(Collected data entries)
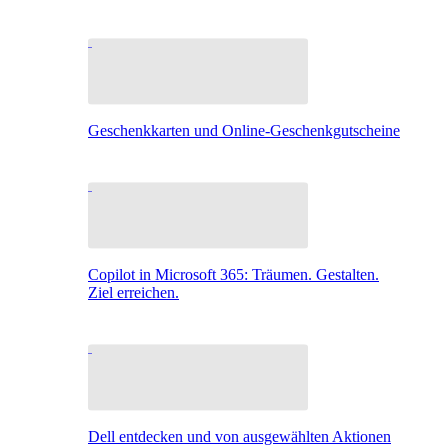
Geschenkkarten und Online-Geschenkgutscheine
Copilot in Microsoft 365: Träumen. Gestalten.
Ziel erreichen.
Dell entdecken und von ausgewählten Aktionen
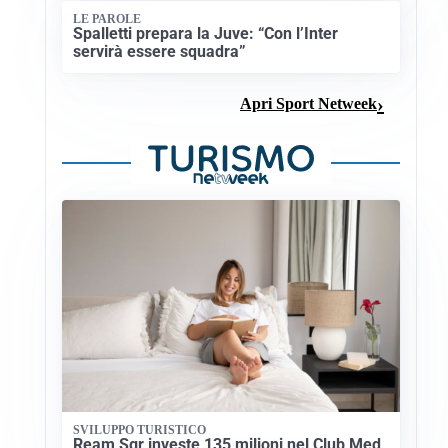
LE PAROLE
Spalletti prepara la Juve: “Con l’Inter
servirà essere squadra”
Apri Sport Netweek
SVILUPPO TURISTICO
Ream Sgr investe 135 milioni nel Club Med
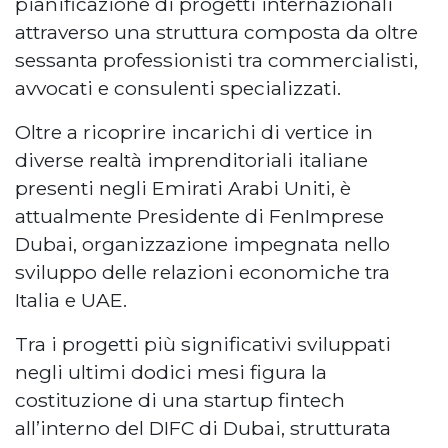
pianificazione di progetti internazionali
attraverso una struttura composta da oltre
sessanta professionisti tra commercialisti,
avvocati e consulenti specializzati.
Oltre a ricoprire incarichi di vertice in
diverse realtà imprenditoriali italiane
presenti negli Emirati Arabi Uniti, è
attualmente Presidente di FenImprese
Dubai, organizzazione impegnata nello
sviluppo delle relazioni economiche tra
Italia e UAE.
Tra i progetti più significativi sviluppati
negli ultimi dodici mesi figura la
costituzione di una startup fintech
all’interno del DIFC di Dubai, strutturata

==

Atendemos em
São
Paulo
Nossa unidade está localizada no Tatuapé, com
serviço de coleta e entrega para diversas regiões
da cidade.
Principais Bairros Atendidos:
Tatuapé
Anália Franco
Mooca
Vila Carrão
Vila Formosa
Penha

_ABOUT THIS TASK_. A word-for-word copy of the lines above from the one with "sessanta professionisti tra" through the one with "negli ultimi dodici mesi figura la", inclusive, is the only output wanted.

_TASK ANSWER_.
sessanta professionisti tra commercialisti,
avvocati e consulenti specializzati.
Oltre a ricoprire incarichi di vertice in
diverse realtà imprenditoriali italiane
presenti negli Emirati Arabi Uniti, è
attualmente Presidente di FenImprese
Dubai, organizzazione impegnata nello
sviluppo delle relazioni economiche tra
Italia e UAE.
Tra i progetti più significativi sviluppati
negli ultimi dodici mesi figura la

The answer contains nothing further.